Two armed men entered the hotel, one of them blew himself up and the other one started shooting people, said Abdullahi Abdi, a Somali police official at the scene. The second man detonated his suicide device as government soldiers fought back in what was described as a half-hour gun-battle.
Witnesses who fled the scene reported bodies lying in rubble in the hotel's foyer.
"They rained gunfire on everybody. Nobody stood a chance. I was lucky because they aimed at me, but I jumped out of the window and survived," hotel employee Adan Mohamed told the French news agency, AFP. "People were screaming, there was total panic. When they decided they had finished killing everybody, they climbed to the balcony and started opening fire on government forces outside the hotel."

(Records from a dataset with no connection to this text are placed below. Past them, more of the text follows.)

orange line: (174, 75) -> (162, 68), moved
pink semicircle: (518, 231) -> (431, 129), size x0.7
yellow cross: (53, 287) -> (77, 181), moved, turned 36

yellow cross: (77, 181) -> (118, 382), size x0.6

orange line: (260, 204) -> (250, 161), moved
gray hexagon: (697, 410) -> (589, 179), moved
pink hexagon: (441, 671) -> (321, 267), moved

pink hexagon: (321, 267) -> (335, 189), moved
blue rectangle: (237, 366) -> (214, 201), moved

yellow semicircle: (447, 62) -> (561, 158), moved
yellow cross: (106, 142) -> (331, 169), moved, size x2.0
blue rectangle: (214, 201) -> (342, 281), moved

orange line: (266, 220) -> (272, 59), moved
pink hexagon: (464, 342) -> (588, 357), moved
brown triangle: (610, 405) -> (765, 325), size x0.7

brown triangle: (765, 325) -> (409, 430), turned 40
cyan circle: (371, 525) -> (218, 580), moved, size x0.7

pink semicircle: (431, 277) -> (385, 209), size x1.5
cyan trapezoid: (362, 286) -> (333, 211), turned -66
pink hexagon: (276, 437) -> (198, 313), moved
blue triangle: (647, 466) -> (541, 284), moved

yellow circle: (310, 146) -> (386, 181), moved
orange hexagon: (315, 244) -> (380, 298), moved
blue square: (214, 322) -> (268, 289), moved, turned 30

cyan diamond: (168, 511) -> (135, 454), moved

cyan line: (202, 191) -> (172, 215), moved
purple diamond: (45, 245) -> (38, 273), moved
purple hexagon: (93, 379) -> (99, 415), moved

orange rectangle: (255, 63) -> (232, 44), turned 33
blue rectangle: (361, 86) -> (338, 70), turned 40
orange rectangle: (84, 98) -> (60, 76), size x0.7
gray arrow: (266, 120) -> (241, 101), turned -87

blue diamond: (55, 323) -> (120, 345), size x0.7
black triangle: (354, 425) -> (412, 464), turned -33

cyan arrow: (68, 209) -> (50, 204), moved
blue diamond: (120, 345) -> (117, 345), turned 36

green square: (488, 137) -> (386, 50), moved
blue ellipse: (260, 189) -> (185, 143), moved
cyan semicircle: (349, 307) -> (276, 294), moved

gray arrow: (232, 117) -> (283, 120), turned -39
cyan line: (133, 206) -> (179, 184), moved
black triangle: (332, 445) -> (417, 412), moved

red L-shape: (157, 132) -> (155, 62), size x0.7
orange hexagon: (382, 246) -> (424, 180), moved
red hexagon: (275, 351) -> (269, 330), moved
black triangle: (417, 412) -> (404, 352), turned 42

An 11-year-old boy and a woman selling tea in front of the building were among the dead said Barigye Bahoku, spokesman for the African Union peacekeeping mission in Somalia (AMISOM).
Mr. Osman said that six members of parliament had died in the blasts, as well as five government soldiers and 20 civilians, making it the deadliest ever attack against the transitional federal government.
Another man died from his injuries later and more than 40 people were being treated at hospitals in the capital.
Al Shabab's motive was to terrorize the Somali people, Mr. Osman said in a statement. "This is a deplorable act in this holy month of Ramadan. It shows their brutality and lack of respect for humanity."
Uganda confirmed Monday that it had recently sent hundreds of reinforcements to Mogadishu to battle the insurgents, following Al Shabab's suicide bombings of crowds watching the World Cup final in Kampala which killed 76 people.
More than 21,000 Somalis have been killed since 2007 and more than 1.5 million have fled their homes. Somalia's insurgency has been lauded by Al Qaeda and reportedly boosted by scores of foreign fighters who've fought in guerrilla wars in Afghanistan, Pakistan, and Iraq.
The fighting has intensified in the past 12 months, with regular mortar attacks against the parliament and President Sheikh Sharif Ahmed's compound.
Four ministers died when an Al Shabab suicide bomber dressed as a woman hit another Mogadishu hotel during a university graduation ceremony in December.